Sin dalla sua pubblicazione nel 1900 Il mago di Oz di Lyman Frank Baum ha avuto un immenso successo, garantendo al suo autore la sicurezza economica da tanti anni inseguita e gettando le basi per un musical di successo, tre film (tra i quali memorabile quello del 1939 con Judy Garland) e una quantità imprecisata di pièce teatrali. Uno stile frizzante, surreale, carico di uno humour spietato che coglie il meglio dell’infanzia, senza le pesantezze gotiche della fiaba classica, e una serie di personaggi davvero indimenticabili. L’Uomo di latta in cerca di un cuore, lo Spaventapasseri in cerca di un cervello e il Leone in cerca di coraggio costituiscono una squadra di ‘spalle’ tanto azzeccate da accompagnare la protagonista Dorothy per tutto il fantastico viaggio. 

Non è da trascurare  neanche la forte coloritura sociale che si legge soprattutto nei primissimi capitoli del romanzo, nei quali si accenna con poche ma efficaci parole alla povertà dei contadini di un Kansas fatto di erba grigia, di terra spaccata dal sole e di distese a perdita d’occhio percorse da devastanti uragani. Al al di là delle svariate e possibili interpretazioni, ciò che rimane centrale è il viaggio compiuto da Dorothy. Un viaggio che mostra la strada verso la scoperta della propria identità e mette a nudo l’inadeguatezza degli adulti nell’aiutare i piccoli a diventare grandi costringendoli a prendere coscienza della debolezza dei grandi e a prendere in mano il proprio destino: si cresce facendo esperienza.

Dorothy rappresenta il bisogno di fuga proprio di ogni uomo. La vicenda di Dorothy spinge ognuno di noi a cercare un proprio spazio nel mondo, a trovare le forze per farlo proprio dentro noi stessi (le scarpette d’argento sono gli strumenti che Dorothy ha sempre posseduto, necessari per tornare a casa). Ci dice che c’è un diverso ordine dell’esistenza, che si può varcare il grigiore del proprio orizzonte vitale.

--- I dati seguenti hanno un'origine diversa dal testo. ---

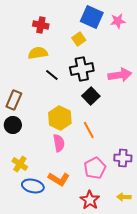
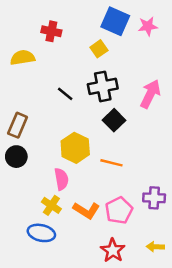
yellow semicircle: (38, 53) -> (23, 58), moved
pink arrow: (120, 75) -> (150, 94), turned -55
orange line: (89, 130) -> (111, 163), turned -48
pink semicircle: (59, 143) -> (61, 179), moved
yellow cross: (20, 164) -> (51, 205), moved
orange L-shape: (59, 179) -> (86, 210), moved

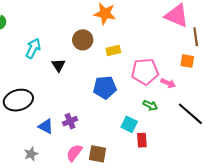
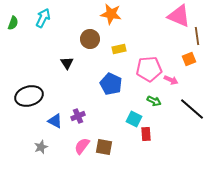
cyan arrow: (33, 48) -> (43, 18), moved
orange square: (187, 61) -> (189, 59), turned -32
blue pentagon: (105, 87) -> (111, 84), turned 30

Dorothy, con la sua genuinità e semplicità, racconta anche l’irresistibile ascesa del potere femminile e aiuta a smascherare l’illusorietà del potere maschile. Dorothy afferma i colori positivi della vita contrapponendoli al linguaggio della violenza e della morte. Il viaggio di Dorothy si chiude con un atto di obbedienza agli ordini della fata Glinda, il definitivo ritorno all’ordine e all’accettazione dell’esistente. Dorothy indossa le scarpette per tornare a casa e pronuncia la fatidica frase:“sono così felice di essere di nuovo a casa”. Ma non lasciamoci ingannare, non è questo il lieto fine del racconto. Quando Dorothy ritorna nel Kansas, sorride alla zia Em e allo zio Henry ed è felice. Quel mondo però è privo di colori, è chiuso e soffocante. Lo ama certo, ma sa che esiste dell’altro. Non può più mettere fissa dimora lì. La sua vera casa è altrove. Oz tutto sommato non è lontano e si può anche decidere di prendere una doppia cittadinanza continuando a viaggiare per tutta la vita, nel senso di cambiare, crescere. Non c’è bisogno di bagaglio, basta tenere sempre le scarpette d’argento a portata di mano.